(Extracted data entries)
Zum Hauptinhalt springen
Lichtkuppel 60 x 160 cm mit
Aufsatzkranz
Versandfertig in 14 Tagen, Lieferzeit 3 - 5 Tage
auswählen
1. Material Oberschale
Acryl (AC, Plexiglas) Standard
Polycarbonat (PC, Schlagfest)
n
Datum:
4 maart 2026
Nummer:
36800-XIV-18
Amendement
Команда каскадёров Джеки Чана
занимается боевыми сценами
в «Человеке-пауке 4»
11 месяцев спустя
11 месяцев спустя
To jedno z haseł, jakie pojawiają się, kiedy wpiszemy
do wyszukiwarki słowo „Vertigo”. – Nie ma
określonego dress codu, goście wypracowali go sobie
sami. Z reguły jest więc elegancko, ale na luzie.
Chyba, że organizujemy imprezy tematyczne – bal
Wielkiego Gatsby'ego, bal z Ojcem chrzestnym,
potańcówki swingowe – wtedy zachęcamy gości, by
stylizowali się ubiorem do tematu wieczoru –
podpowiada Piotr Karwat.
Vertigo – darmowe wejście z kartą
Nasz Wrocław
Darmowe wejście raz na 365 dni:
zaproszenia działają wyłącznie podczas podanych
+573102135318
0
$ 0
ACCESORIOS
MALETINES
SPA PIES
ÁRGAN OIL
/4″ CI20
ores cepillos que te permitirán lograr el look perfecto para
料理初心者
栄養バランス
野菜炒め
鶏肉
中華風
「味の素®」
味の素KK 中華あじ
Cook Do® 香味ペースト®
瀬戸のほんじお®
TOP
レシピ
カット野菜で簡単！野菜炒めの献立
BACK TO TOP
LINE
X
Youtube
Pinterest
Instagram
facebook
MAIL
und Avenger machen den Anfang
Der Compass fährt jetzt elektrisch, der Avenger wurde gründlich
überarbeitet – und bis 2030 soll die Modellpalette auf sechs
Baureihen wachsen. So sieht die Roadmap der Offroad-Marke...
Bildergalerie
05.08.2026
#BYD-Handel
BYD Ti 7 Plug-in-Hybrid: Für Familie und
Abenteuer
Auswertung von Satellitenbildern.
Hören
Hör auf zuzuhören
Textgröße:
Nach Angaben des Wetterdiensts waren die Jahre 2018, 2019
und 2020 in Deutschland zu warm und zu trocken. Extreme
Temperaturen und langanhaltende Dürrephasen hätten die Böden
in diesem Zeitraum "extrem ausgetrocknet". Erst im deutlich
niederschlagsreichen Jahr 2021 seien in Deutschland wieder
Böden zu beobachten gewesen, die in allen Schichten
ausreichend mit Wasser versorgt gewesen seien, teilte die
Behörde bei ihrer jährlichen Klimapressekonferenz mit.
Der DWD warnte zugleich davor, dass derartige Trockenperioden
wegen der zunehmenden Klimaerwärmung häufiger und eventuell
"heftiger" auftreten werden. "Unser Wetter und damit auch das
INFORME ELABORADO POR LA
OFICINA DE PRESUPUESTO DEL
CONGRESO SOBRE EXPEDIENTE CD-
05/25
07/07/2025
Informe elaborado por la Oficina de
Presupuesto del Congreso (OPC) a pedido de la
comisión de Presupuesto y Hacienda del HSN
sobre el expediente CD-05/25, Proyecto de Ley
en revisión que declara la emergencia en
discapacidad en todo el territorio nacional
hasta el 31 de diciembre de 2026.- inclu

§ TASK: Once you have read the records above, set each one down again exactly.

§ ANSWER TO THE PROBLEM:
Zum Hauptinhalt springen
Lichtkuppel 60 x 160 cm mit
Aufsatzkranz
Versandfertig in 14 Tagen, Lieferzeit 3 - 5 Tage
auswählen
1. Material Oberschale
Acryl (AC, Plexiglas) Standard
Polycarbonat (PC, Schlagfest)
n
Datum:
4 maart 2026
Nummer:
36800-XIV-18
Amendement
Команда каскадёров Джеки Чана
занимается боевыми сценами
в «Человеке-пауке 4»
11 месяцев спустя
11 месяцев спустя
To jedno z haseł, jakie pojawiają się, kiedy wpiszemy
do wyszukiwarki słowo „Vertigo”. – Nie ma
określonego dress codu, goście wypracowali go sobie
sami. Z reguły jest więc elegancko, ale na luzie.
Chyba, że organizujemy imprezy tematyczne – bal
Wielkiego Gatsby'ego, bal z Ojcem chrzestnym,
potańcówki swingowe – wtedy zachęcamy gości, by
stylizowali się ubiorem do tematu wieczoru –
podpowiada Piotr Karwat.
Vertigo – darmowe wejście z kartą
Nasz Wrocław
Darmowe wejście raz na 365 dni:
zaproszenia działają wyłącznie podczas podanych
+573102135318
0
$ 0
ACCESORIOS
MALETINES
SPA PIES
ÁRGAN OIL
/4″ CI20
ores cepillos que te permitirán lograr el look perfecto para
料理初心者
栄養バランス
野菜炒め
鶏肉
中華風
「味の素®」
味の素KK 中華あじ
Cook Do® 香味ペースト®
瀬戸のほんじお®
TOP
レシピ
カット野菜で簡単！野菜炒めの献立
BACK TO TOP
LINE
X
Youtube
Pinterest
Instagram
facebook
MAIL
und Avenger machen den Anfang
Der Compass fährt jetzt elektrisch, der Avenger wurde gründlich
überarbeitet – und bis 2030 soll die Modellpalette auf sechs
Baureihen wachsen. So sieht die Roadmap der Offroad-Marke...
Bildergalerie
05.08.2026
#BYD-Handel
BYD Ti 7 Plug-in-Hybrid: Für Familie und
Abenteuer
Auswertung von Satellitenbildern.
Hören
Hör auf zuzuhören
Textgröße:
Nach Angaben des Wetterdiensts waren die Jahre 2018, 2019
und 2020 in Deutschland zu warm und zu trocken. Extreme
Temperaturen und langanhaltende Dürrephasen hätten die Böden
in diesem Zeitraum "extrem ausgetrocknet". Erst im deutlich
niederschlagsreichen Jahr 2021 seien in Deutschland wieder
Böden zu beobachten gewesen, die in allen Schichten
ausreichend mit Wasser versorgt gewesen seien, teilte die
Behörde bei ihrer jährlichen Klimapressekonferenz mit.
Der DWD warnte zugleich davor, dass derartige Trockenperioden
wegen der zunehmenden Klimaerwärmung häufiger und eventuell
"heftiger" auftreten werden. "Unser Wetter und damit auch das
INFORME ELABORADO POR LA
OFICINA DE PRESUPUESTO DEL
CONGRESO SOBRE EXPEDIENTE CD-
05/25
07/07/2025
Informe elaborado por la Oficina de
Presupuesto del Congreso (OPC) a pedido de la
comisión de Presupuesto y Hacienda del HSN
sobre el expediente CD-05/25, Proyecto de Ley
en revisión que declara la emergencia en
discapacidad en todo el territorio nacional
hasta el 31 de diciembre de 2026.- inclu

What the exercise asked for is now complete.